Source data
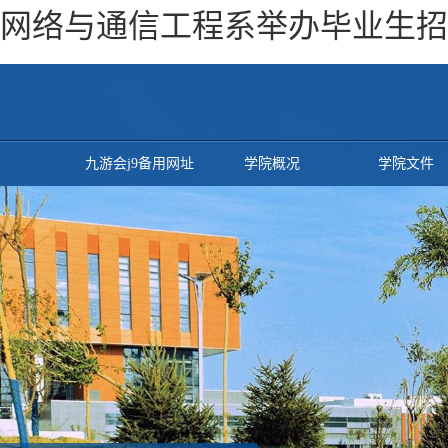
网络与通信工程系举办毕业生招聘
九游会j9备用网址
学院概况
学院文件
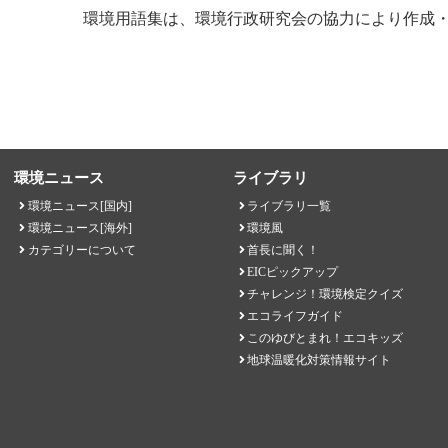
環境用語集は、環境行政研究会の協力により作成
環境ニュース
ライブラリ
環境ニュース[国内]
ライブラリ一覧
環境ニュース[海外]
環境風
カテゴリーについて
首長に聞く！
EICピックアップ
チャレンジ！環境検定クイズ
エコライフガイド
このゆびとまれ！エコキッズ
地球温暖化対策情報サイト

WHAT THE EXERCISE ASKS -> Give all the lines above again, character for character, without pictures.

RESULT ->
网络与通信工程系举办毕业生招聘
九游会j9备用网址
学院概况
学院文件
環境用語集は、環境行政研究会の協力により作成
環境ニュース
ライブラリ
環境ニュース[国内]
ライブラリ一覧
環境ニュース[海外]
環境風
カテゴリーについて
首長に聞く！
EICピックアップ
チャレンジ！環境検定クイズ
エコライフガイド
このゆびとまれ！エコキッズ
地球温暖化対策情報サイト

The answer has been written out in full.